Work required
Identify all lines of the data containing the string "Burger" and copy them.

Exercise data
□ □ □
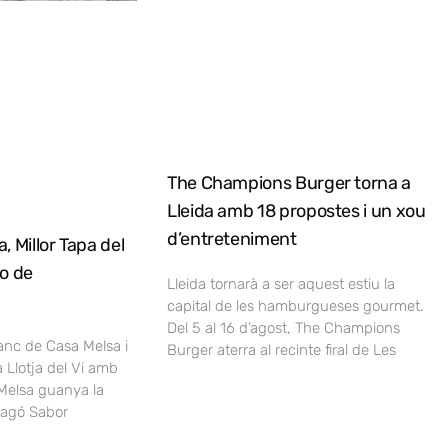
The Champions Burger torna a
Lleida amb 18 propostes i un xou
d’entreteniment
, Millor Tapa del
no de
Lleida tornarà a ser aquest estiu la
capital de les hamburgueses gourmet.
Del 5 al 16 d’agost, The Champions
lanc de Casa Melsa i
Burger aterra al recinte firal de Les
a Llotja del Vi amb
Melsa guanya la
ragó Sabor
□ □ □
Task result
The Champions Burger torna a
Burger aterra al recinte firal de Les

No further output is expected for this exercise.